The General Data Protection Regulation has some key differences from 1995’s Data Protection Directive, even if the principles are the same, Esther Franks – a senior associate at law firm Latham Watkins – told attendees at a Computing event last week.
The GDPR is a single overarching set of laws that will apply to all companies operating in the European Union – even those that are based in non-EU countries. Perhaps the biggest difference is that the same rules will apply everywhere, while under the DPD member states had some discretion about transposing the Directive into internal law. “Theoretically, that makes regulation easier because each country will have the same laws,” said Frank.
The principles of both the GDPR and DPD are the same, but a quick poll of the room, plus LW’s own research, showed that “not many” people are compliant with all of them. Some of the key changes include the necessity of data protection by design and default; transparency; and data breach notification.

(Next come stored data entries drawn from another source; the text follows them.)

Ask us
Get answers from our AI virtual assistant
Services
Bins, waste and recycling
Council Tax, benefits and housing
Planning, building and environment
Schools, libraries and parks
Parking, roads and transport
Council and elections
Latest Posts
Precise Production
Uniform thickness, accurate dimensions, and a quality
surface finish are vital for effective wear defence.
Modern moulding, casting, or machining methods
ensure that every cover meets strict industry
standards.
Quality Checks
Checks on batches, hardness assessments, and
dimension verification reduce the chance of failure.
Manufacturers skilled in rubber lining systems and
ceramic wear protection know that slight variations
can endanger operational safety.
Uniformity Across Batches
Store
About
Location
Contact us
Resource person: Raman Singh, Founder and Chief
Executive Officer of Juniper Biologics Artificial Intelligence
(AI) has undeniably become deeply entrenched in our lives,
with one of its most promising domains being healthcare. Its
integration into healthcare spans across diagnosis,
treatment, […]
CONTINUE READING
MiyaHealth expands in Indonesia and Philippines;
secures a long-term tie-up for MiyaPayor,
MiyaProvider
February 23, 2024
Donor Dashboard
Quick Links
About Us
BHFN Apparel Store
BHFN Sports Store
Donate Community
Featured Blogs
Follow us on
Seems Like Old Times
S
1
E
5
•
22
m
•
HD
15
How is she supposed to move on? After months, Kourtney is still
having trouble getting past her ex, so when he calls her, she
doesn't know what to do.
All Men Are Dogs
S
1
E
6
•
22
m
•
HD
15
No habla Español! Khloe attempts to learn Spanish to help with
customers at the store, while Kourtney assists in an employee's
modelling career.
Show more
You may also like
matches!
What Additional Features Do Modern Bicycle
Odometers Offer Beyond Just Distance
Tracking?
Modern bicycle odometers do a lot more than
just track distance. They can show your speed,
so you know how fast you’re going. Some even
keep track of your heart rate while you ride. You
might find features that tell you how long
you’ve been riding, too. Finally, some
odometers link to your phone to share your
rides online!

Franks highlighted the tricky issue of data portability, another change that allows consumers to request their data from one company and transfer it to another. This will normally be a competitor, but nevertheless the move must be free.
Preparation is essential to avoid the worst fines
Every business, large or small, is justifiably concerned about the potential for fines that accompany the GDPR. These come in two ‘levels’: up to €10 million, or two per cent of global annual turnover; or up to €20 million, or four per cent of turnover. The second level is reserved for significant offences like data breaches. “This is just the tip of the iceberg,” said Franks. “There could be other financial damage in people claiming damages or reputational damage, too.”
James Donnelly, senior director at Alvarez Marsal, reassured the audience that the maximum level of fines will only apply to companies that have consistently been shown to be in breach of the regulations. Minor breaches will not be subject to the maximum level – a good thing, as another show of hands showed that no-one in attendance was fully compliant with the DPD, which has stood as law for almost two decades.
It’s not going to be IT team responsible for your company’s data
Donnelly reiterated the importance of recruiting a data protection officer, rather than relying on the IT department: “At the end of the day, data is created by line of business like sales, marketing, HR and finance; it’s totally different from IT,” he said. “That data doubles in sizes every 12 to 18 months, and companies have been keeping it because storage is so cheap. That’s not good enough any more; companies must have processes in place to discover, identify and classify identifiable data; cleanse valueless or right to be forgotten data; and remediate valuable data to a secure archive, when required by regulation.
“You could start doing this in a very manual way, but in the long term you’re either going to have to employ a lot of people or look at automated tools.”
The head of the ICO, Elizabeth Denham, has said that she doesn’t expect everyone to be compliant by the GDPR deadline, but does expect them to have a risk assessment plan; “And if you don’t, God help you,” said Donnelly (we are tracking down the source of the quote by Denham). The ICO wants to know what is unique to your business and to ensure that you are complying with the spirit of the regulation, not just the letter.
Everyone in the audience agreed that the GDPR was a good move (even if they are still far from compliance), and Donnelly called the regulation “a shield and sword”: compliance can be used as a selling point; but the GDPR can also be used to bring litigation against organisations that are poor stewards of data. Make sure that you’re in the first group.